>>>>

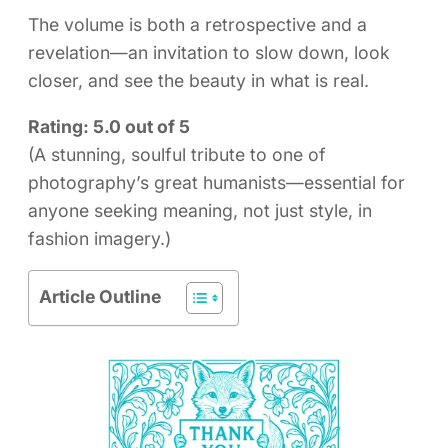
The volume is both a retrospective and a
revelation—an invitation to slow down, look
closer, and see the beauty in what is real.
Rating: 5.0 out of 5
(A stunning, soulful tribute to one of
photography’s great humanists—essential for
anyone seeking meaning, not just style, in
fashion imagery.)
Article Outline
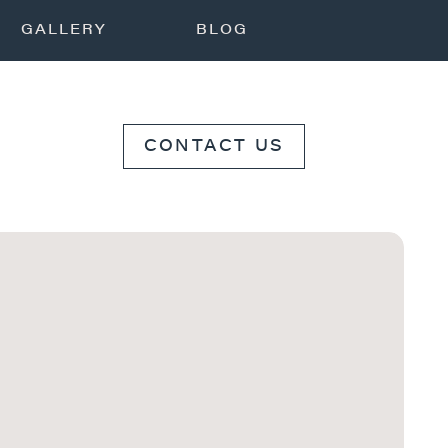
GALLERY
BLOG
CONTACT US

<<<<

__WHAT IS NEEDED__. Begin at the line that contains "fashion imagery.)" and transcribe every line through the end of the listing, exactly as written. Omit the pictures.

__EXPECTED ANSWER__.
fashion imagery.)
Article Outline
GALLERY
BLOG
CONTACT US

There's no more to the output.